**PROVIDED DATA**
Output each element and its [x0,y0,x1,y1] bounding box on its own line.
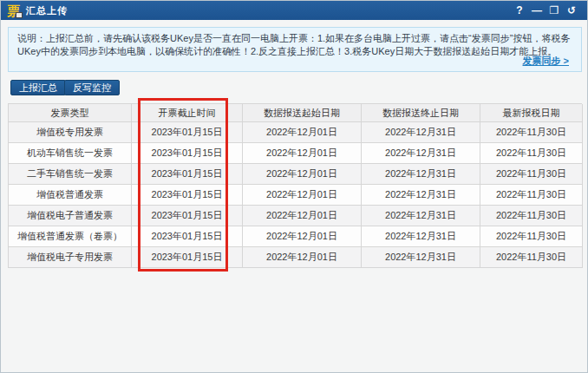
table-cell: 2023年01月15日 [132,247,243,268]
minimize-icon[interactable]: — [528,1,546,20]
table-header-cell: 数据报送终止日期 [362,104,480,122]
instruction-text: 说明：上报汇总前，请先确认该税务UKey是否一直在同一电脑上开票：1.如果在多台… [17,33,570,56]
table-cell: 2022年12月31日 [362,185,480,206]
summary-upload-window: 票 汇总上传 ? — ❐ ↺ 说明：上报汇总前，请先确认该税务UKey是否一直在… [0,0,588,373]
window-title: 汇总上传 [26,4,68,17]
table-cell: 2023年01月15日 [132,122,243,143]
table-cell: 增值税专用发票 [9,122,132,143]
table-cell: 2023年01月15日 [132,226,243,247]
table-cell: 2022年12月31日 [362,247,480,268]
table-cell: 2022年12月31日 [362,143,480,164]
table-row[interactable]: 增值税电子专用发票2023年01月15日2022年12月01日2022年12月3… [9,247,582,268]
table-cell: 二手车销售统一发票 [9,164,132,185]
table-cell: 2022年11月30日 [480,206,583,226]
table-cell: 2022年12月31日 [362,122,480,143]
table-cell: 2022年11月30日 [480,185,583,206]
table-cell: 2022年11月30日 [480,143,583,164]
instruction-notice: 说明：上报汇总前，请先确认该税务UKey是否一直在同一电脑上开票：1.如果在多台… [8,27,582,72]
table-header-cell: 开票截止时间 [132,104,243,122]
table-row[interactable]: 增值税普通发票2023年01月15日2022年12月01日2022年12月31日… [9,185,582,206]
table-cell: 2022年11月30日 [480,226,583,247]
table-cell: 2022年12月31日 [362,206,480,226]
writeback-monitor-button[interactable]: 反写监控 [64,80,120,95]
maximize-icon[interactable]: ❐ [546,1,563,20]
table-row[interactable]: 二手车销售统一发票2023年01月15日2022年12月01日2022年12月3… [9,164,582,185]
table-cell: 增值税普通发票 [9,185,132,206]
table-cell: 增值税电子专用发票 [9,247,132,268]
table-cell: 2022年12月01日 [243,185,362,206]
table-cell: 2022年12月31日 [362,226,480,247]
table-cell: 2023年01月15日 [132,164,243,185]
invoice-table: 发票类型开票截止时间数据报送起始日期数据报送终止日期最新报税日期 增值税专用发票… [8,103,582,268]
table-cell: 2022年12月01日 [243,164,362,185]
back-icon[interactable]: ↺ [563,1,580,20]
table-cell: 2022年12月01日 [243,247,362,268]
help-icon[interactable]: ? [511,1,528,20]
table-cell: 2023年01月15日 [132,143,243,164]
table-row[interactable]: 增值税普通发票（卷票）2023年01月15日2022年12月01日2022年12… [9,226,582,247]
table-cell: 2022年11月30日 [480,247,583,268]
table-cell: 2022年11月30日 [480,164,583,185]
table-cell: 机动车销售统一发票 [9,143,132,164]
table-header-row: 发票类型开票截止时间数据报送起始日期数据报送终止日期最新报税日期 [9,104,582,122]
table-header-cell: 数据报送起始日期 [243,104,362,122]
invoice-app-icon: 票 [6,3,21,18]
table-cell: 增值税普通发票（卷票） [9,226,132,247]
invoice-sync-link[interactable]: 发票同步 > [523,55,569,68]
table-cell: 2022年12月01日 [243,226,362,247]
table-cell: 2023年01月15日 [132,185,243,206]
table-row[interactable]: 机动车销售统一发票2023年01月15日2022年12月01日2022年12月3… [9,143,582,164]
table-cell: 增值税电子普通发票 [9,206,132,226]
table-cell: 2022年11月30日 [480,122,583,143]
table-cell: 2022年12月01日 [243,122,362,143]
table-header-cell: 发票类型 [9,104,132,122]
table-row[interactable]: 增值税电子普通发票2023年01月15日2022年12月01日2022年12月3… [9,206,582,226]
report-summary-button[interactable]: 上报汇总 [10,80,66,95]
table-cell: 2022年12月01日 [243,143,362,164]
title-bar: 票 汇总上传 ? — ❐ ↺ [1,1,587,20]
table-cell: 2023年01月15日 [132,206,243,226]
table-row[interactable]: 增值税专用发票2023年01月15日2022年12月01日2022年12月31日… [9,122,582,143]
table-cell: 2022年12月01日 [243,206,362,226]
table-body: 增值税专用发票2023年01月15日2022年12月01日2022年12月31日… [9,122,582,268]
table-cell: 2022年12月31日 [362,164,480,185]
table-header-cell: 最新报税日期 [480,104,583,122]
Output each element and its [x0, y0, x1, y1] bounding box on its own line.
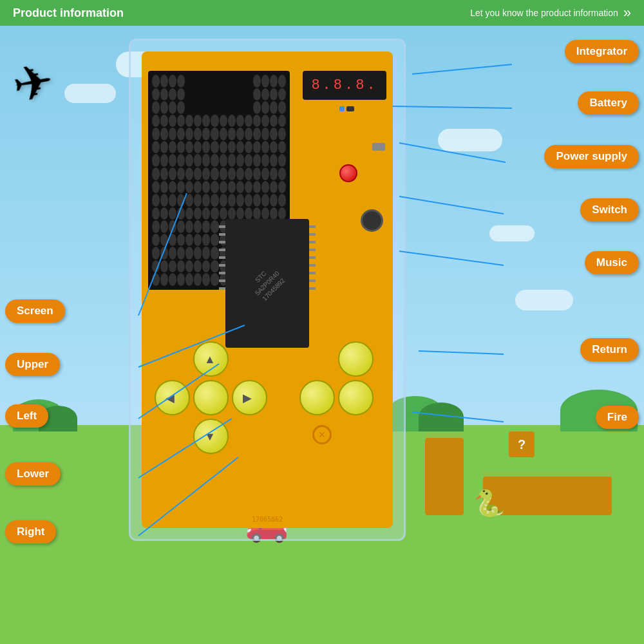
led-dot: [152, 181, 160, 194]
led-dot: [270, 154, 278, 167]
btn-action-1[interactable]: [338, 341, 374, 377]
led-dot: [236, 141, 244, 154]
led-dot: [169, 207, 176, 220]
led-dot: [228, 115, 236, 128]
platform-mid: [425, 438, 464, 515]
led-dot: [253, 207, 261, 220]
led-dot: [169, 260, 176, 273]
led-dot: [253, 115, 261, 128]
led-dot: [152, 260, 160, 273]
cloud-2: [64, 84, 116, 103]
led-dot: [152, 273, 160, 286]
btn-down[interactable]: [193, 380, 229, 415]
led-dot: [160, 194, 168, 207]
led-dot: [152, 234, 160, 247]
led-dot: [220, 128, 227, 140]
led-dot: [160, 234, 168, 247]
led-dot: [194, 234, 202, 247]
led-dot: [261, 194, 269, 207]
led-dot: [185, 273, 193, 286]
led-dot: [177, 101, 185, 114]
led-dot: [253, 141, 261, 154]
led-dot: [160, 207, 168, 220]
led-dot: [152, 141, 160, 154]
led-dot: [220, 88, 227, 101]
led-dot: [211, 88, 218, 101]
led-dot: [253, 181, 261, 194]
led-dot: [169, 247, 176, 260]
led-dot: [261, 115, 269, 128]
led-dot: [194, 101, 202, 114]
label-screen: Screen: [5, 299, 65, 323]
led-dot: [236, 194, 244, 207]
led-dot: [185, 207, 193, 220]
led-dot: [202, 194, 210, 207]
led-dot: [211, 273, 218, 286]
btn-action-3[interactable]: [338, 380, 374, 415]
led-dot: [278, 128, 286, 140]
led-dot: [160, 88, 168, 101]
led-dot: [236, 115, 244, 128]
led-dot: [202, 260, 210, 273]
led-dot: [177, 181, 185, 194]
led-dot: [253, 154, 261, 167]
led-dot: [152, 101, 160, 114]
ic-label: STC5A2P0R4017045892: [247, 263, 288, 304]
led-dot: [270, 88, 278, 101]
ic-pins-right: [309, 225, 316, 290]
led-dot: [261, 88, 269, 101]
led-dot: [202, 234, 210, 247]
led-dot: [185, 167, 193, 180]
led-dot: [152, 154, 160, 167]
label-switch: Switch: [580, 198, 639, 222]
led-dot: [194, 260, 202, 273]
led-dot: [211, 207, 218, 220]
led-dot: [228, 167, 236, 180]
led-dot: [278, 194, 286, 207]
led-dot: [194, 141, 202, 154]
red-button[interactable]: [339, 164, 357, 182]
label-right: Right: [5, 520, 56, 544]
led-dot: [236, 167, 244, 180]
pcb-board: 8.8.8. STC5A2P0R4017045892: [142, 52, 393, 528]
led-dot: [194, 115, 202, 128]
led-dot: [236, 128, 244, 140]
led-dot: [185, 101, 193, 114]
led-dot: [211, 141, 218, 154]
led-dot: [220, 154, 227, 167]
led-dot: [270, 128, 278, 140]
led-dot: [177, 75, 185, 88]
led-dot: [211, 220, 218, 233]
question-block: ?: [509, 431, 535, 457]
led-dot: [177, 167, 185, 180]
led-dot: [211, 247, 218, 260]
label-upper: Upper: [5, 353, 60, 376]
led-dot: [245, 88, 252, 101]
led-dot: [185, 115, 193, 128]
platform-mid-top: [425, 433, 464, 438]
led-dot: [202, 101, 210, 114]
led-dot: [169, 101, 176, 114]
led-dot: [228, 181, 236, 194]
component-2: [339, 106, 345, 111]
led-dot: [228, 154, 236, 167]
led-dot: [177, 207, 185, 220]
led-dot: [169, 88, 176, 101]
led-dot: [211, 154, 218, 167]
led-dot: [261, 128, 269, 140]
led-dot: [177, 220, 185, 233]
led-dot: [211, 194, 218, 207]
led-dot: [253, 167, 261, 180]
led-dot: [194, 207, 202, 220]
led-dot: [152, 247, 160, 260]
label-music: Music: [585, 251, 639, 274]
btn-action-2[interactable]: [299, 380, 335, 415]
led-dot: [253, 128, 261, 140]
led-dot: [160, 128, 168, 140]
led-dot: [245, 141, 252, 154]
led-dot: [194, 75, 202, 88]
led-dot: [185, 260, 193, 273]
led-dot: [202, 207, 210, 220]
ic-chip: STC5A2P0R4017045892: [225, 219, 309, 348]
led-dot: [169, 194, 176, 207]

**ABOUT THIS TASK**
Read through the entries and copy every line that includes "invoice".

**WRITTEN ANSWER**
invoice-table: 发票类型开票截止时间数据报送起始日期数据报送终止日期最新报税日期 增值税专用发票… [8,103,582,268]
invoice-app-icon: 票 [6,3,21,18]
invoice-sync-link[interactable]: 发票同步 > [523,55,569,68]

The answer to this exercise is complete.